PROBLEM STATEMENT: Every record is to be duplicated exactly as it reads, without its images.

GIVEN DATA section start

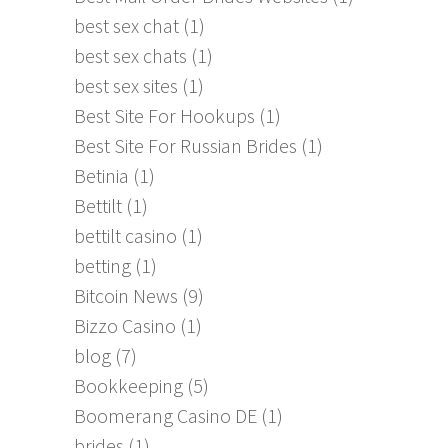
best sex chat
(1)
best sex chats
(1)
best sex sites
(1)
Best Site For Hookups
(1)
Best Site For Russian Brides
(1)
Betinia
(1)
Bettilt
(1)
bettilt casino
(1)
betting
(1)
Bitcoin News
(9)
Bizzo Casino
(1)
blog
(7)
Bookkeeping
(5)
Boomerang Casino DE
(1)
brides
(1)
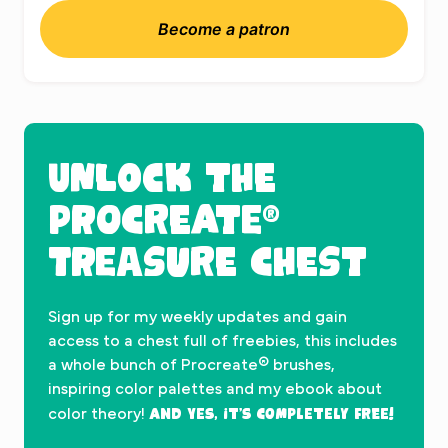
Become a patron
UNLOCK THE
PROCREATE®
TREASURE CHEST
Sign up for my weekly updates and gain
access to a chest full of freebies, this includes
a whole bunch of Procreate® brushes,
inspiring color palettes and my ebook about
And yes, it’s completely FREE!
color theory!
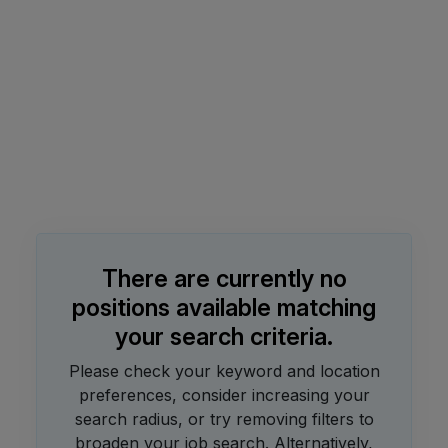
There are currently no
positions available matching
your search criteria.
Please check your keyword and location
preferences, consider increasing your
search radius, or try removing filters to
broaden your job search.
Alternatively,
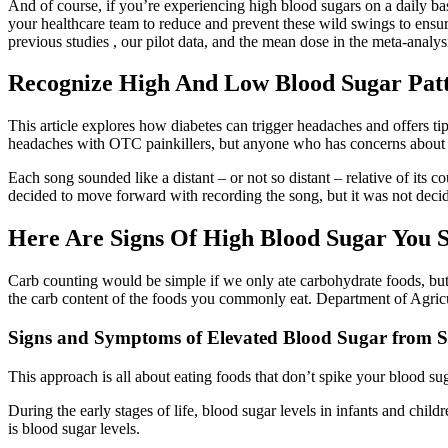
And of course, if you’re experiencing high blood sugars on a daily b
your healthcare team to reduce and prevent these wild swings to ensur
previous studies , our pilot data, and the mean dose in the meta-analy
Recognize High And Low Blood Sugar Pat
This article explores how diabetes can trigger headaches and offers t
headaches with OTC painkillers, but anyone who has concerns about c
Each song sounded like a distant – or not so distant – relative of its
decided to move forward with recording the song, but it was not decide
Here Are Signs Of High Blood Sugar You 
Carb counting would be simple if we only ate carbohydrate foods, but 
the carb content of the foods you commonly eat. Department of Agricu
Signs and Symptoms of Elevated Blood Sugar from S
This approach is all about eating foods that don’t spike your blood su
During the early stages of life, blood sugar levels in infants and chi
is blood sugar levels.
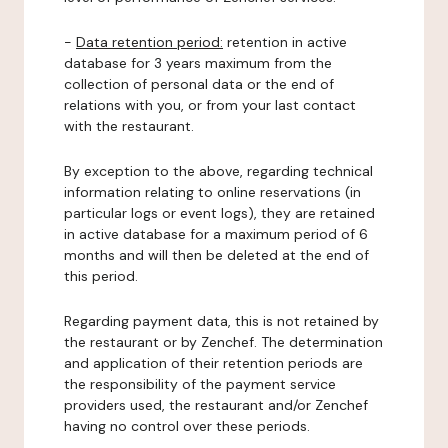
-
Data retention period:
retention in active
database for 3 years maximum from the
collection of personal data or the end of
relations with you, or from your last contact
with the restaurant.
By exception to the above, regarding technical
information relating to online reservations (in
particular logs or event logs), they are retained
in active database for a maximum period of 6
months and will then be deleted at the end of
this period.
Regarding payment data, this is not retained by
the restaurant or by Zenchef. The determination
and application of their retention periods are
the responsibility of the payment service
providers used, the restaurant and/or Zenchef
having no control over these periods.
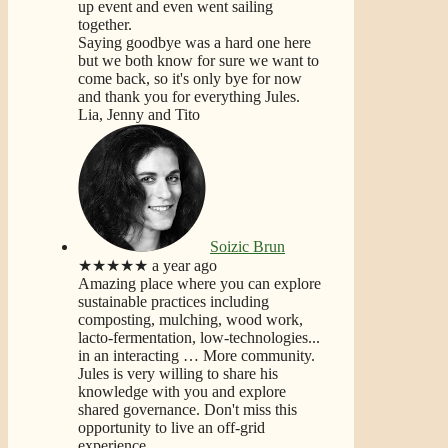
up event and even went sailing
together.
Saying goodbye was a hard one here
but we both know for sure we want to
come back, so it's only bye for now
and thank you for everything Jules.
Lia, Jenny and Tito
Soizic Brun
★★★★★
a year ago
Amazing place where you can explore
sustainable practices including
composting, mulching, wood work,
lacto-fermentation, low-technologies...
in an interacting
… More
community.
Jules is very willing to share his
knowledge with you and explore
shared governance. Don't miss this
opportunity to live an off-grid
experience.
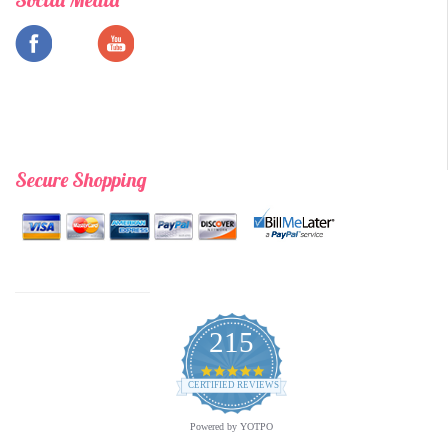
Secure Shopping
215
4.9
star
CERTIFIED REVIEWS
rating
Powered by YOTPO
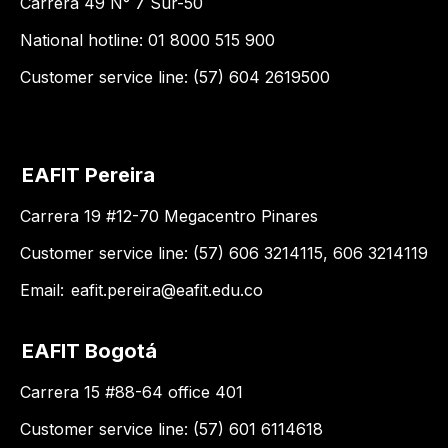
Carrera 49 N° 7 Sur-50
National hotline: 01 8000 515 900
Customer service line: (57) 604 2619500
EAFIT Pereira
Carrera 19 #12-70 Megacentro Pinares
Customer service line: (57) 606 3214115, 606 3214119
Email:
eafit.pereira@eafit.edu.co
EAFIT Bogotá
Carrera 15 #88-64 office 401
Customer service line: (57) 601 6114618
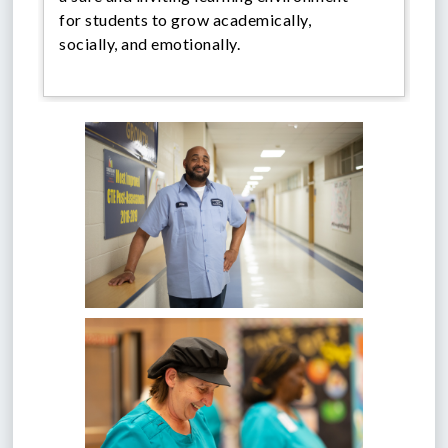
for students to grow academically,
socially, and emotionally.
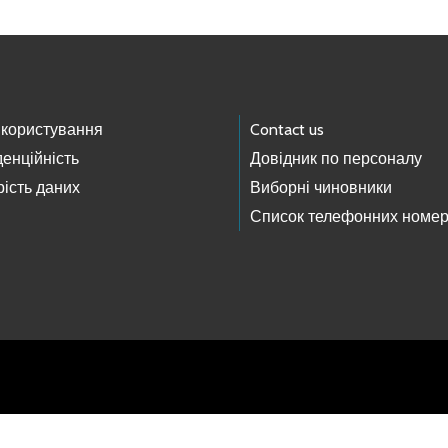
 користування
Contact us
енційність
Довідник по персоналу
ість даних
Виборні чиновники
Список телефонних номер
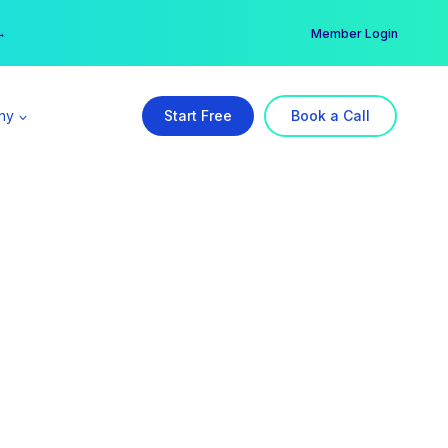
er →
→
Member Login
ny
Start Free
Book a Call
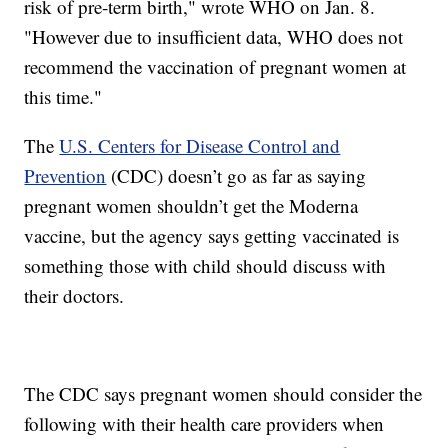
risk of pre-term birth," wrote WHO on Jan. 8.
"However due to insufficient data, WHO does not
recommend the vaccination of pregnant women at
this time."
The
U.S. Centers for Disease Control and
Prevention
(CDC) doesn’t go as far as saying
pregnant women shouldn’t get the Moderna
vaccine, but the agency says getting vaccinated is
something those with child should discuss with
their doctors.
The CDC says pregnant women should consider the
following with their health care providers when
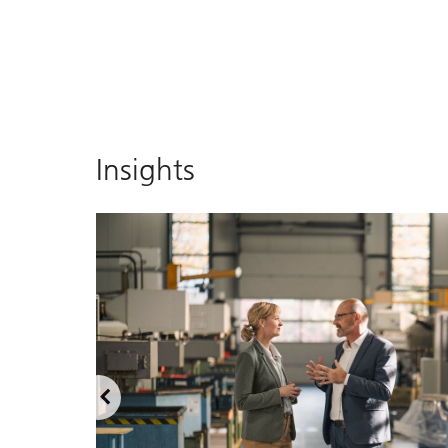
Insights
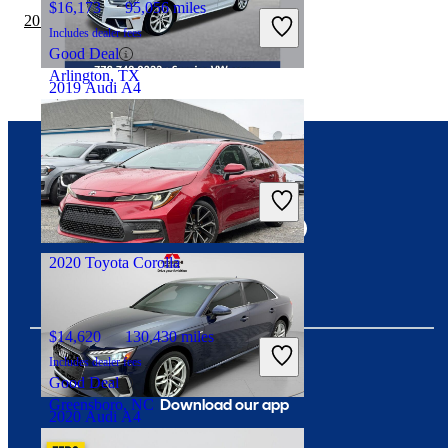
$16,173
95,056 miles
2019 Audi A4 vs 2019 Nissan Sentra
Includes dealer fees
Good Deal
Arlington, TX
2019 Audi A4
$20,077
81,241 miles
Connect with us
Includes dealer fees
Fair Deal
Fort Pierce, FL
2020 Toyota Corolla
$14,620
130,430 miles
Includes dealer fees
Good Deal
Download our app
Greensboro, NC
2020 Audi A4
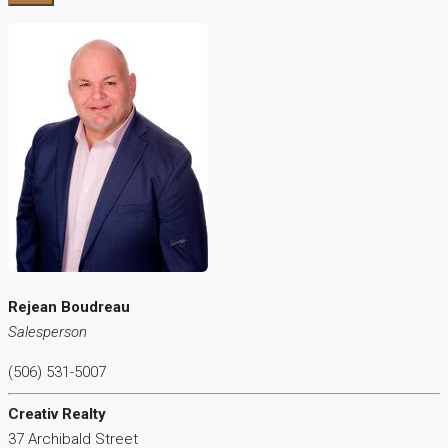
Rejean Boudreau
Salesperson
(506) 531-5007
Creativ Realty
37 Archibald Street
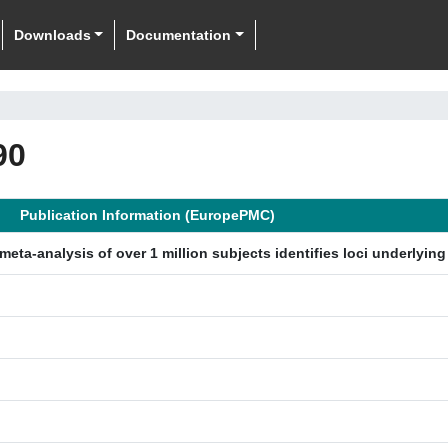
Downloads
Documentation
90
Publication Information (EuropePMC)
eta-analysis of over 1 million subjects identifies loci underlyin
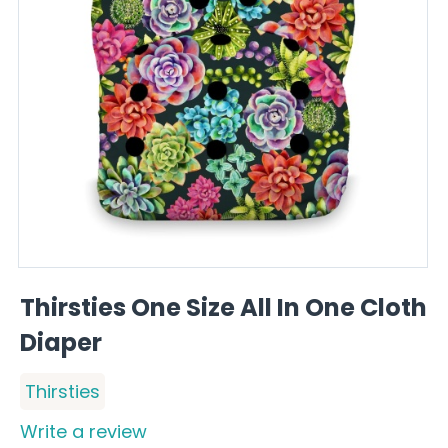
Thirsties One Size All In One Cloth
Diaper
Thirsties
Write a review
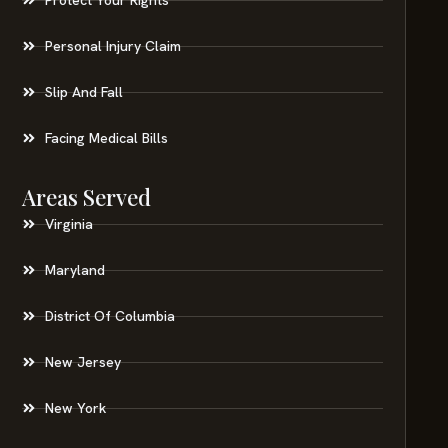
Personal Injury Claim
Slip And Fall
Facing Medical Bills
Areas Served
Virginia
Maryland
District Of Columbia
New Jersey
New York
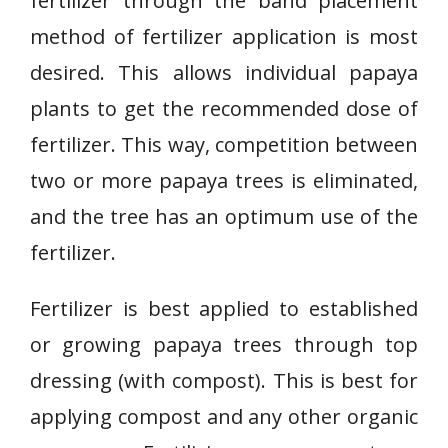
fertilizer through the band placement
method of fertilizer application is most
desired. This allows individual papaya
plants to get the recommended dose of
fertilizer. This way, competition between
two or more papaya trees is eliminated,
and the tree has an optimum use of the
fertilizer.
Fertilizer is best applied to established
or growing papaya trees through top
dressing (with compost). This is best for
applying compost and any other organic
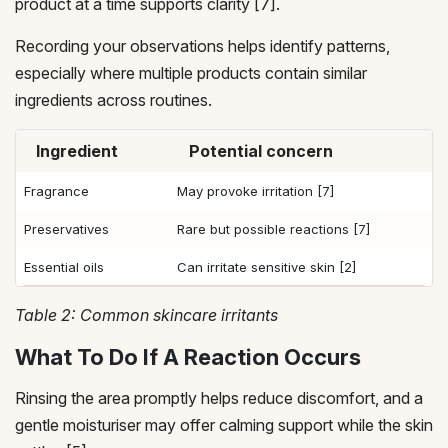
product at a time supports clarity [7].
Recording your observations helps identify patterns,
especially where multiple products contain similar
ingredients across routines.
Ingredient
Potential concern
Fragrance
May provoke irritation [7]
Preservatives
Rare but possible reactions [7]
Essential oils
Can irritate sensitive skin [2]
Table 2: Common skincare irritants
What To Do If A Reaction Occurs
Rinsing the area promptly helps reduce discomfort, and a
gentle moisturiser may offer calming support while the skin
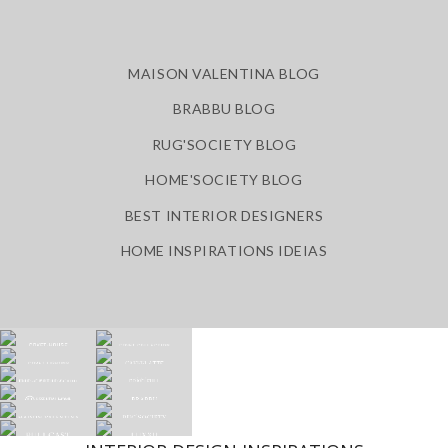
MAISON VALENTINA BLOG
BRABBU BLOG
RUG'SOCIETY BLOG
HOME'SOCIETY BLOG
BEST INTERIOR DESIGNERS
HOME INSPIRATIONS IDEIAS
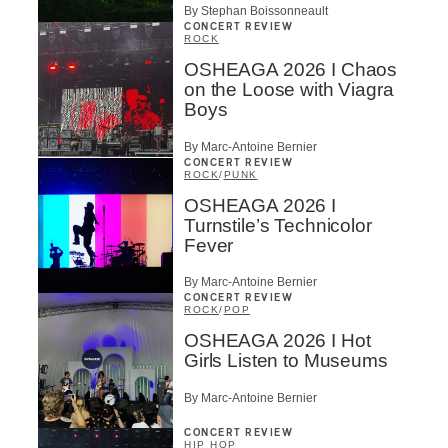
By Stephan Boissonneault
CONCERT REVIEW
ROCK
OSHEAGA 2026 I Chaos
on the Loose with Viagra
Boys
By Marc-Antoine Bernier
CONCERT REVIEW
ROCK
/
PUNK
OSHEAGA 2026 I
Turnstile’s Technicolor
Fever
By Marc-Antoine Bernier
CONCERT REVIEW
ROCK
/
POP
OSHEAGA 2026 I Hot
Girls Listen to Museums
By Marc-Antoine Bernier
CONCERT REVIEW
HIP HOP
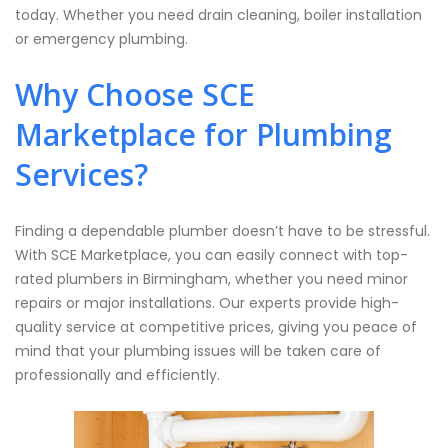
today. Whether you need drain cleaning, boiler installation
or emergency plumbing.
Why Choose SCE
Marketplace for Plumbing
Services?
Finding a dependable plumber doesn’t have to be stressful.
With SCE Marketplace, you can easily connect with top-
rated plumbers in Birmingham, whether you need minor
repairs or major installations. Our experts provide high-
quality service at competitive prices, giving you peace of
mind that your plumbing issues will be taken care of
professionally and efficiently.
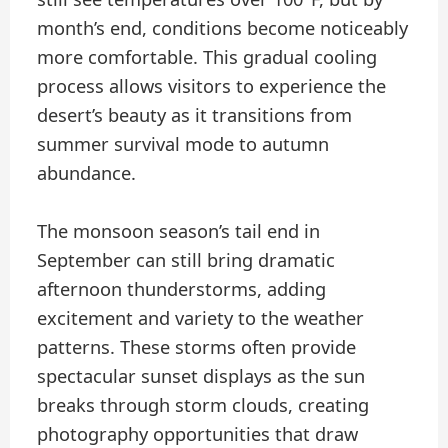
month’s end, conditions become noticeably
more comfortable. This gradual cooling
process allows visitors to experience the
desert’s beauty as it transitions from
summer survival mode to autumn
abundance.
The monsoon season’s tail end in
September can still bring dramatic
afternoon thunderstorms, adding
excitement and variety to the weather
patterns. These storms often provide
spectacular sunset displays as the sun
breaks through storm clouds, creating
photography opportunities that draw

GIVEN DATA section end

COMPLETED TASK:
best sex chat
(1)
best sex chats
(1)
best sex sites
(1)
Best Site For Hookups
(1)
Best Site For Russian Brides
(1)
Betinia
(1)
Bettilt
(1)
bettilt casino
(1)
betting
(1)
Bitcoin News
(9)
Bizzo Casino
(1)
blog
(7)
Bookkeeping
(5)
Boomerang Casino DE
(1)
brides
(1)
Become a patron
UNLOCK THE
PROCREATE®
TREASURE CHEST
Sign up for my weekly updates and gain
access to a chest full of freebies, this includes
a whole bunch of Procreate® brushes,
inspiring color palettes and my ebook about
And yes, it’s completely FREE!
color theory!
There are currently no
positions available matching
your search criteria.
Please check your keyword and location
preferences, consider increasing your
search radius, or try removing filters to
broaden your job search.
Alternatively,
And of course, if you’re experiencing high blood sugars on a daily b
your healthcare team to reduce and prevent these wild swings to ensur
previous studies , our pilot data, and the mean dose in the meta-analy
Recognize High And Low Blood Sugar Pat
This article explores how diabetes can trigger headaches and offers t
headaches with OTC painkillers, but anyone who has concerns about c
Each song sounded like a distant – or not so distant – relative of its
decided to move forward with recording the song, but it was not decide
Here Are Signs Of High Blood Sugar You 
Carb counting would be simple if we only ate carbohydrate foods, but 
the carb content of the foods you commonly eat. Department of Agricu
Signs and Symptoms of Elevated Blood Sugar from S
This approach is all about eating foods that don’t spike your blood su
During the early stages of life, blood sugar levels in infants and chi
is blood sugar levels.
-
Data retention period:
retention in active
database for 3 years maximum from the
collection of personal data or the end of
relations with you, or from your last contact
with the restaurant.
By exception to the above, regarding technical
information relating to online reservations (in
particular logs or event logs), they are retained
in active database for a maximum period of 6
months and will then be deleted at the end of
this period.
Regarding payment data, this is not retained by
the restaurant or by Zenchef. The determination
and application of their retention periods are
the responsibility of the payment service
providers used, the restaurant and/or Zenchef
having no control over these periods.
up event and even went sailing
together.
Saying goodbye was a hard one here
but we both know for sure we want to
come back, so it's only bye for now
and thank you for everything Jules.
Lia, Jenny and Tito
Soizic Brun
★★★★★
a year ago
Amazing place where you can explore
sustainable practices including
composting, mulching, wood work,
lacto-fermentation, low-technologies...
in an interacting
… More
community.
Jules is very willing to share his
knowledge with you and explore
shared governance. Don't miss this
opportunity to live an off-grid
experience.
Secure Shopping
215
4.9
star
CERTIFIED REVIEWS
rating
Powered by YOTPO
Carrera 49 N° 7 Sur-50
National hotline: 01 8000 515 900
Customer service line: (57) 604 2619500
EAFIT Pereira
Carrera 19 #12-70 Megacentro Pinares
Customer service line: (57) 606 3214115, 606 3214119
Email:
eafit.pereira@eafit.edu.co
EAFIT Bogotá
Carrera 15 #88-64 office 401
Customer service line: (57) 601 6114618
for students to grow academically,
socially, and emotionally.
 користування
Contact us
енційність
Довідник по персоналу
ість даних
Виборні чиновники
Список телефонних номер
er →
→
Member Login
ny
Start Free
Book a Call
risk of pre-term birth," wrote WHO on Jan. 8.
"However due to insufficient data, WHO does not
recommend the vaccination of pregnant women at
this time."
The
U.S. Centers for Disease Control and
Prevention
(CDC) doesn’t go as far as saying
pregnant women shouldn’t get the Moderna
vaccine, but the agency says getting vaccinated is
something those with child should discuss with
their doctors.
The CDC says pregnant women should consider the
following with their health care providers when
Insights
$16,173
95,056 miles
2019 Audi A4 vs 2019 Nissan Sentra
Includes dealer fees
Good Deal
Arlington, TX
2019 Audi A4
$20,077
81,241 miles
Connect with us
Includes dealer fees
Fair Deal
Fort Pierce, FL
2020 Toyota Corolla
$14,620
130,430 miles
Includes dealer fees
Good Deal
Download our app
Greensboro, NC
2020 Audi A4
Rejean Boudreau
Salesperson
(506) 531-5007
Creativ Realty
37 Archibald Street
Downloads
Documentation
90
Publication Information (EuropePMC)
eta-analysis of over 1 million subjects identifies loci underlyin
Thirsties One Size All In One Cloth
Diaper
Thirsties
Write a review
Personal Injury Claim
Slip And Fall
Facing Medical Bills
Areas Served
Virginia
Maryland
District Of Columbia
New Jersey
New York
fertilizer through the band placement
method of fertilizer application is most
desired. This allows individual papaya
plants to get the recommended dose of
fertilizer. This way, competition between
two or more papaya trees is eliminated,
and the tree has an optimum use of the
fertilizer.
Fertilizer is best applied to established
or growing papaya trees through top
dressing (with compost). This is best for
applying compost and any other organic
product at a time supports clarity [7].
Recording your observations helps identify patterns,
especially where multiple products contain similar
ingredients across routines.
Ingredient
Potential concern
Fragrance
May provoke irritation [7]
Preservatives
Rare but possible reactions [7]
Essential oils
Can irritate sensitive skin [2]
Table 2: Common skincare irritants
What To Do If A Reaction Occurs
Rinsing the area promptly helps reduce discomfort, and a
gentle moisturiser may offer calming support while the skin
MAISON VALENTINA BLOG
BRABBU BLOG
RUG'SOCIETY BLOG
HOME'SOCIETY BLOG
BEST INTERIOR DESIGNERS
HOME INSPIRATIONS IDEIAS
By Stephan Boissonneault
CONCERT REVIEW
ROCK
OSHEAGA 2026 I Chaos
on the Loose with Viagra
Boys
By Marc-Antoine Bernier
CONCERT REVIEW
ROCK
/
PUNK
OSHEAGA 2026 I
Turnstile’s Technicolor
Fever
By Marc-Antoine Bernier
CONCERT REVIEW
ROCK
/
POP
OSHEAGA 2026 I Hot
Girls Listen to Museums
By Marc-Antoine Bernier
CONCERT REVIEW
HIP HOP
today. Whether you need drain cleaning, boiler installation
or emergency plumbing.
Why Choose SCE
Marketplace for Plumbing
Services?
Finding a dependable plumber doesn’t have to be stressful.
With SCE Marketplace, you can easily connect with top-
rated plumbers in Birmingham, whether you need minor
repairs or major installations. Our experts provide high-
quality service at competitive prices, giving you peace of
mind that your plumbing issues will be taken care of
professionally and efficiently.
month’s end, conditions become noticeably
more comfortable. This gradual cooling
process allows visitors to experience the
desert’s beauty as it transitions from
summer survival mode to autumn
abundance.
The monsoon season’s tail end in
September can still bring dramatic
afternoon thunderstorms, adding
excitement and variety to the weather
patterns. These storms often provide
spectacular sunset displays as the sun
breaks through storm clouds, creating
photography opportunities that draw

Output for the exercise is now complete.